As an example, by doing a Google search of “pictures of the Egg Factory, Bisti Badlands, NM”, literally hundreds of photos will appear. By selecting a particular photo, a link is available to go directly to the web site containing the photo where you may get specific information about it’s location (GPS coordinates), how long the hike is to get there, and maybe even whether the photo was taken at sunrise or sunset.
You can even do the same type of search in The Photographer’s Ephemeris web site. Type in “The Egg Factory” and it may actually pinpoint the spot and give you the direction in degrees of the rise and set of the sun and moon for the specific day you intend to be there, even if it’s six months in advance!!
I just spent quite a bit of time doing this kind of photographic detective work for an upcoming trip through California. A big part of this trip is to explore the “Lost Coast”, one of the last remaining wild and remote areas in the continental US coastline. I found quite a few off-road possibilities to get to these off the beaten track locations looking at the satellite views; discovered an abandoned lighthouse a 1-mile hike from the end of one of these roads; and found a location with a beautiful view of Mt. Shasta, the hike to get to the spot, that it may be doable for someone my age, and that there is a small camping area right there at the end of the gravel road to the trailhead. You could probably find pictures of each campsite as well if you cared to.
So, after accumulating 26 pages of notes, information, pictures, maps, Walmart, Motel6 and other locations, and specific direction to many of the sights to visits, along with 10 separate full page maps and armed with AAA maps and two off-road guide books, I’ll leave shortly for a three-week trip through some of the finest landscapes a single state can offer. I hope to see the giant sequoias, tall redwoods and ancient bristlecone pines; the dramatic coastline of rocky coves, tide pools, sea stacks and wind-swept bluffs along with the crashing waves of the Pacific Ocean. I’m hoping to have time to visit Crater Lake in Oregon before heading back down through the mountain ranges of inland California, before ending up traveling through some desert terrain and sand dunes of Death Valley and the Mojave. The plan for the final evening is to photograph the wild architecture of the Walt Disney Auditorium in downtown LA, another item I found through the internet, before the huge task of repacking all the gear for the flight home.

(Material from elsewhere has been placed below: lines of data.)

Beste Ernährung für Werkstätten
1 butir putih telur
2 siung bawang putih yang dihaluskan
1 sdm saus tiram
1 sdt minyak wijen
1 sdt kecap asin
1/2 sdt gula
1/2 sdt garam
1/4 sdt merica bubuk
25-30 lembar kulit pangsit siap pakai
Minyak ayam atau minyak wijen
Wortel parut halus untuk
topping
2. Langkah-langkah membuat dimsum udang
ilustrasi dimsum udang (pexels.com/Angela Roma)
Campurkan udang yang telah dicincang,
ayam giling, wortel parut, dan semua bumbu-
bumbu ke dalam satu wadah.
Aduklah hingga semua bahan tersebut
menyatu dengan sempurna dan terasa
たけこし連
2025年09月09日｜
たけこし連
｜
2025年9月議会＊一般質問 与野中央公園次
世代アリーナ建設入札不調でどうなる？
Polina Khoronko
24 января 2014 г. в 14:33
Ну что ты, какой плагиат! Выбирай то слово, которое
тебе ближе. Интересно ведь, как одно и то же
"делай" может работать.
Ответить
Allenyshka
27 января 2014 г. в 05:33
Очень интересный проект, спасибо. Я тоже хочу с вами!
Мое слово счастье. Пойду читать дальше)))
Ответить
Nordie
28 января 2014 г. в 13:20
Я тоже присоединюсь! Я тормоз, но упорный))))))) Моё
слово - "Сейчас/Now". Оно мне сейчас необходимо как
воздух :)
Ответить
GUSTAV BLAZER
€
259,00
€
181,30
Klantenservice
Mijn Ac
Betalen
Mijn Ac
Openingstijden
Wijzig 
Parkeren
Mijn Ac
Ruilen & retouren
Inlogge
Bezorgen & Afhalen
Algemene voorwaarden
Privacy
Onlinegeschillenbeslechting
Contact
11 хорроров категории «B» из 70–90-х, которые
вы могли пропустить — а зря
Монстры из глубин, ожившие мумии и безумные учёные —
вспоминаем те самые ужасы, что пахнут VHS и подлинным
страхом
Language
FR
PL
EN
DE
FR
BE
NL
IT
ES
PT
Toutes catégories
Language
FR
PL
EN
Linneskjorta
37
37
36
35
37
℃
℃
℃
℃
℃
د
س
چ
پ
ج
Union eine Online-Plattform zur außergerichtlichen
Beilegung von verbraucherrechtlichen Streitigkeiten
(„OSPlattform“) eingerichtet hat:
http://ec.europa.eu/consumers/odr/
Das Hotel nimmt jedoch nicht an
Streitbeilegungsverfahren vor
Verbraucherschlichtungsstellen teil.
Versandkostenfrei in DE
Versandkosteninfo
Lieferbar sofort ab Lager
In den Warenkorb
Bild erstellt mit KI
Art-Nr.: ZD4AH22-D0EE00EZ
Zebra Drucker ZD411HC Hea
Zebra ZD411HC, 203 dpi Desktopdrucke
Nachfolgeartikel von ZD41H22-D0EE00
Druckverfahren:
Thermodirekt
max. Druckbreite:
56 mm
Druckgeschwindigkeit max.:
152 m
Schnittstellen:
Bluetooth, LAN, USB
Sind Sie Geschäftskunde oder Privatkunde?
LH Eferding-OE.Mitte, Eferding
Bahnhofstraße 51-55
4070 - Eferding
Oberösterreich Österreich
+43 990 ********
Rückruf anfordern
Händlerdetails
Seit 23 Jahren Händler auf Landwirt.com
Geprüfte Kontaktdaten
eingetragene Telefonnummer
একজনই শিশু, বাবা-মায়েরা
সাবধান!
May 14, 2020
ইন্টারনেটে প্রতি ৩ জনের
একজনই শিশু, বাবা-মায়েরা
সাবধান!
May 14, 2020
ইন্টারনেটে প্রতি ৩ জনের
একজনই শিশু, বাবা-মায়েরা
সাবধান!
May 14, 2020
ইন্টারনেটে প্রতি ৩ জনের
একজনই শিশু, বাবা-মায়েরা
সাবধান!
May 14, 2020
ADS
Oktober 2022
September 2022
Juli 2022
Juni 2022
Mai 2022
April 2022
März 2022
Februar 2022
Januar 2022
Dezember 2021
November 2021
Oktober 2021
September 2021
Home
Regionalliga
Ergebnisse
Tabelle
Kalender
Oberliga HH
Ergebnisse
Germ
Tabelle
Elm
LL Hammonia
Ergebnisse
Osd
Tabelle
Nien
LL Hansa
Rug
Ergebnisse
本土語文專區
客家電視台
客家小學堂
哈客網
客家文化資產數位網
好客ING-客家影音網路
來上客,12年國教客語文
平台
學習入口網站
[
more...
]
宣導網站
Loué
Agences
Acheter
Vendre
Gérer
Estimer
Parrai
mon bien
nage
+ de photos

If you’d like to come along on this adventure, just follow the entries here as the blog morphs into a journal of each days occurrences along with some specific informational notes for future reference. So please forgive me as it may be boring, and to fill up some of the idle time at night waiting for the next dawn, a bit long winded. And if past trips are any indication, the word McDonald’s may appear quite often.